• **GIVEN INFORMATION**
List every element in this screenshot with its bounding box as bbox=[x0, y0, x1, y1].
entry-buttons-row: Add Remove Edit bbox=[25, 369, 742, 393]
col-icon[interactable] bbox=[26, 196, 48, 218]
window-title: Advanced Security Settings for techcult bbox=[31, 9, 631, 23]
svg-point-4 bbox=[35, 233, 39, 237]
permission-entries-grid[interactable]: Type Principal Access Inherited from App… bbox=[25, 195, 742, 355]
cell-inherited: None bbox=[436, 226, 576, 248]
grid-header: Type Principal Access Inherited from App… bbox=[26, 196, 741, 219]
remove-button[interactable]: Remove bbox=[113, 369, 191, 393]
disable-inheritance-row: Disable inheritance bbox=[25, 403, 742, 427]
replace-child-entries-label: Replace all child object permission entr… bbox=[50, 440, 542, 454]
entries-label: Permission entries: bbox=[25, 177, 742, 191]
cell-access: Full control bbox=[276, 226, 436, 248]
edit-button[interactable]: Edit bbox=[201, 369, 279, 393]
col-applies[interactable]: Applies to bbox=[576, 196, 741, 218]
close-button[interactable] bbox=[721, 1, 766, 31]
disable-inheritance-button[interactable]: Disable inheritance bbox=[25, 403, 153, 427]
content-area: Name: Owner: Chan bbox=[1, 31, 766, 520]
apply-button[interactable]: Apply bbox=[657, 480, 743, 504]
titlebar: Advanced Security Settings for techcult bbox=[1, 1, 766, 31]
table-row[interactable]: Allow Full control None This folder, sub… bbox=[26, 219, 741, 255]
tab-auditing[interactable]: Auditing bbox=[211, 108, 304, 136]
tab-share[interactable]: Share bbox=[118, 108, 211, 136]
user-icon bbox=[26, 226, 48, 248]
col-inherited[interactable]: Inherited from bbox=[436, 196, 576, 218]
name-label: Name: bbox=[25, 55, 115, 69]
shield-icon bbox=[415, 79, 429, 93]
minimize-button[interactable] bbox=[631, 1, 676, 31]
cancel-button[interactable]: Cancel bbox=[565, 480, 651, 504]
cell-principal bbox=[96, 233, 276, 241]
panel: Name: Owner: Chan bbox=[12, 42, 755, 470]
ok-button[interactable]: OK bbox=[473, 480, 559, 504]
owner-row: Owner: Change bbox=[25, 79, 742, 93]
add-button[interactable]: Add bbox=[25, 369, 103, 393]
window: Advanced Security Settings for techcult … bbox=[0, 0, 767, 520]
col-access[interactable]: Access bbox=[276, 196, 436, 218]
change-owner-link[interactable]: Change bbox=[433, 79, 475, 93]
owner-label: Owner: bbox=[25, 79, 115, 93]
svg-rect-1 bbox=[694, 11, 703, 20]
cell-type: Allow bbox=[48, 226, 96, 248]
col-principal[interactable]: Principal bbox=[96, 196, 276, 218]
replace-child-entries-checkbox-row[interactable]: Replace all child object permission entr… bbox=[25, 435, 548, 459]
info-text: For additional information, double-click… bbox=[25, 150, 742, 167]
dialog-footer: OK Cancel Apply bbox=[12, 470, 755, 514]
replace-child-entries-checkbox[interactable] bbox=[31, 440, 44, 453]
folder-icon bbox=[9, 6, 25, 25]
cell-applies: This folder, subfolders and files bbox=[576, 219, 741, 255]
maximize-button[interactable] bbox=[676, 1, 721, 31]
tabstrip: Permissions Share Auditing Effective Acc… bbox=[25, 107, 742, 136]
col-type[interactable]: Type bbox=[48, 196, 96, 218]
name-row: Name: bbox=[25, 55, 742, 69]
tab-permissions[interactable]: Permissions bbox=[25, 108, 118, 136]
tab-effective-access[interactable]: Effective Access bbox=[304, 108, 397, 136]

• **WHAT YOU HAVE TO DO**
Transcribe all of the records above without altering anything.

• **RESULT BELOW**
List every element in this screenshot with its bounding box as bbox=[x0, y0, x1, y1].
entry-buttons-row: Add Remove Edit bbox=[25, 369, 742, 393]
col-icon[interactable] bbox=[26, 196, 48, 218]
window-title: Advanced Security Settings for techcult bbox=[31, 9, 631, 23]
svg-point-4 bbox=[35, 233, 39, 237]
permission-entries-grid[interactable]: Type Principal Access Inherited from App… bbox=[25, 195, 742, 355]
cell-inherited: None bbox=[436, 226, 576, 248]
grid-header: Type Principal Access Inherited from App… bbox=[26, 196, 741, 219]
remove-button[interactable]: Remove bbox=[113, 369, 191, 393]
disable-inheritance-row: Disable inheritance bbox=[25, 403, 742, 427]
replace-child-entries-label: Replace all child object permission entr… bbox=[50, 440, 542, 454]
entries-label: Permission entries: bbox=[25, 177, 742, 191]
cell-access: Full control bbox=[276, 226, 436, 248]
edit-button[interactable]: Edit bbox=[201, 369, 279, 393]
col-applies[interactable]: Applies to bbox=[576, 196, 741, 218]
close-button[interactable] bbox=[721, 1, 766, 31]
disable-inheritance-button[interactable]: Disable inheritance bbox=[25, 403, 153, 427]
content-area: Name: Owner: Chan bbox=[1, 31, 766, 520]
apply-button[interactable]: Apply bbox=[657, 480, 743, 504]
titlebar: Advanced Security Settings for techcult bbox=[1, 1, 766, 31]
table-row[interactable]: Allow Full control None This folder, sub… bbox=[26, 219, 741, 255]
tab-auditing[interactable]: Auditing bbox=[211, 108, 304, 136]
tab-share[interactable]: Share bbox=[118, 108, 211, 136]
user-icon bbox=[26, 226, 48, 248]
col-inherited[interactable]: Inherited from bbox=[436, 196, 576, 218]
name-label: Name: bbox=[25, 55, 115, 69]
shield-icon bbox=[415, 79, 429, 93]
minimize-button[interactable] bbox=[631, 1, 676, 31]
cancel-button[interactable]: Cancel bbox=[565, 480, 651, 504]
cell-principal bbox=[96, 233, 276, 241]
panel: Name: Owner: Chan bbox=[12, 42, 755, 470]
ok-button[interactable]: OK bbox=[473, 480, 559, 504]
owner-row: Owner: Change bbox=[25, 79, 742, 93]
add-button[interactable]: Add bbox=[25, 369, 103, 393]
window: Advanced Security Settings for techcult … bbox=[0, 0, 767, 520]
col-access[interactable]: Access bbox=[276, 196, 436, 218]
change-owner-link[interactable]: Change bbox=[433, 79, 475, 93]
owner-label: Owner: bbox=[25, 79, 115, 93]
svg-rect-1 bbox=[694, 11, 703, 20]
cell-type: Allow bbox=[48, 226, 96, 248]
col-principal[interactable]: Principal bbox=[96, 196, 276, 218]
replace-child-entries-checkbox-row[interactable]: Replace all child object permission entr… bbox=[25, 435, 548, 459]
info-text: For additional information, double-click… bbox=[25, 150, 742, 167]
dialog-footer: OK Cancel Apply bbox=[12, 470, 755, 514]
replace-child-entries-checkbox[interactable] bbox=[31, 440, 44, 453]
folder-icon bbox=[9, 6, 25, 25]
cell-applies: This folder, subfolders and files bbox=[576, 219, 741, 255]
maximize-button[interactable] bbox=[676, 1, 721, 31]
tabstrip: Permissions Share Auditing Effective Acc… bbox=[25, 107, 742, 136]
col-type[interactable]: Type bbox=[48, 196, 96, 218]
name-row: Name: bbox=[25, 55, 742, 69]
tab-permissions[interactable]: Permissions bbox=[25, 108, 118, 136]
tab-effective-access[interactable]: Effective Access bbox=[304, 108, 397, 136]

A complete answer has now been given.